TENHO PENSADO ultimamente nas vantagens da poligamia. O amor exige fidelidade e exclusividade
Admito que sim. E também admito que existe uma certa nobreza na velha ideia platônica de que somos seres incompletos, em busca da outra metade que nos falta. Os românticos não inventaram nada. Limitaram-se a ler O Banquete.
Mas, por outro lado, não é justo, nem fácil, nem humanamente possível exigir de uma mulher que ela seja tudo e o seu contrário. Boa amante. Ótima confidente. Excelente dona de casa. Mãe aprumada. Parceira intelectual distinta. Enfermeira nas horas funestas.
A mulher perfeita não existe. Ou, melhor dizendo, ela existe, sim. Só que é composta por várias mulheres distintas.
Anos atrás, em viagem pelo Marrocos, visitei um amigo que me levou a conhecer as suas duas famílias: uma em Casablanca, a outra em Agadir.

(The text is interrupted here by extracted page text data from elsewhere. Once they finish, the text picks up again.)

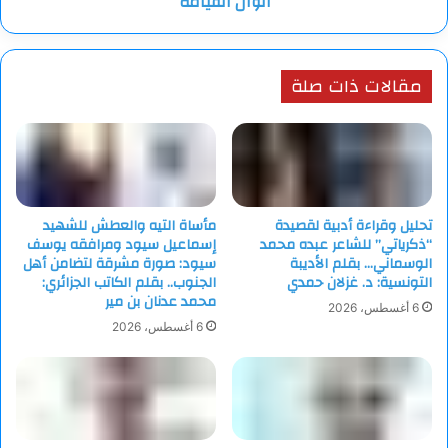
ألوان القيامة
حين تصدق،
تكسرُ ساعةَ الكذب،
وتجعلُ عقاربها
مقالات ذات صلة
تدورُ حول الحقيقة.
أنا كينونةُ الأرض،
وابنُ سمائها،
لا أحتاجُ شهادةَ ميلادٍ
من حدودٍ رسمها الخوف،
تحليل وقراءة أدبية لقصيدة
مأساة التيه والعطش للشهيد
ولا ختماً
“ذكرياتي” للشاعر عبده محمد
إسماعيل سيود ومرافقه يوسف
من سلطانٍ
الوسماني… بقلم الأديبة
سيود: صورة مشرقة لتضامن أهل
التونسية: د. غزلان حمدي
الجنوب.. بقلم الكاتب الجزائري:
ليعترفَ أنني حي.
محمد عدنان بن مير
6 أغسطس، 2026
فاحذرْ
6 أغسطس، 2026
أن تجعلَ السوء
عقيدتَك،
فهو لا يسكنُ القلبَ وحده،
بل يحوّلُ العقلَ
إلى زنزانةٍ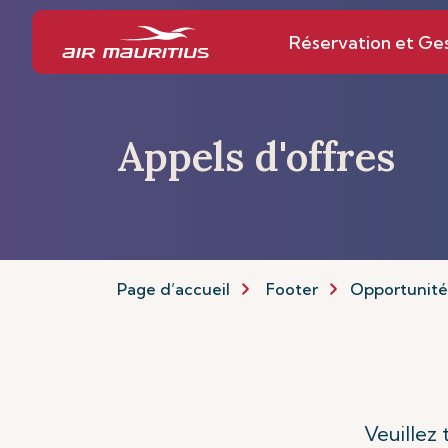
Réservation et Ge
Appels d'offres
Page d’accueil
Footer
Opportunités
Veuillez 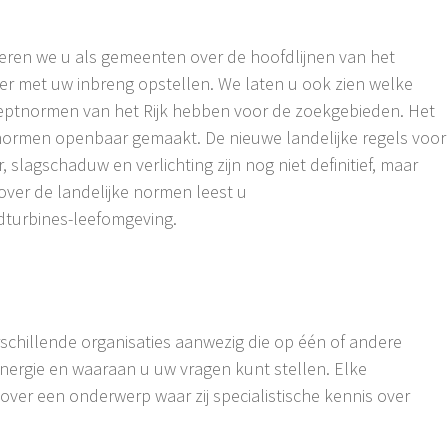
meren we u als gemeenten over de hoofdlijnen van het
r met uw inbreng opstellen. We laten u ook zien welke
eptnormen van het Rijk hebben voor de zoekgebieden. Het
tnormen openbaar gemaakt. De nieuwe landelijke regels voor
 slagschaduw en verlichting zijn nog niet definitief, maar
 over de landelijke normen leest u
ndturbines-leefomgeving.
rschillende organisaties aanwezig die op één of andere
ergie en waaraan u uw vragen kunt stellen. Elke
ver een onderwerp waar zij specialistische kennis over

A primeira mulher era a encarnação perfeita da sensualidade magrebina -olhos negros, cabelo idem, lábios generosos e carnudos. Cinco minutos bastaram para perceber a função daquela senhora na vida daquele homem feliz.
A segunda mulher era menos exuberante (digamos assim); mas fazia um cuscuz como só voltei a provar em viagem recente ao Nordeste do Brasil. Tão diferentes, mas tão complementares.
Fiquei convencido sobre as vantagens do arranjo. E antes que a leitora me acuse de machismo obscurantista, esclareço já: quem fala em poligamia fala em poliandria.
Nenhum homem pode ser tudo para uma só mulher. Por isso esperava um pouco mais das declarações de Barack Obama sobre o casamento gay -mais do que apenas hélas sobre o casamento gay.
O presidente americano, em gesto inédito para ano eleitoral, disse na televisão que evoluiu sobre o assunto. É agora favorável à união matrimonial de lésbicas e homossexuais, embora deixe para os Estados a decisão final sobre o assunto.
O raciocínio de Obama é conhecido: quem somos nós, a maioria heterossexual e opressora, para negar a felicidade a duas pessoas do mesmo sexo que querem se casar
Eis, em resumo, a essência do pensamento progressista. Um pensamento que os filósofos Sherif
Girgis, Robert P. George e Ryan T. Anderson analisaram no melhor ensaio que conheço sobre o tema: What is Marriage.
O casamento, para o pensamento progressista, é uma mera construção social, sem uma história ou um propósito distintos. O casamento deve apenas basear-se no afeto; e basta que exista afeto entre dois seres humanos adultos para que o Estado reconheça o vínculo matrimonial, distribuindo direitos e deveres pelos cônjuges.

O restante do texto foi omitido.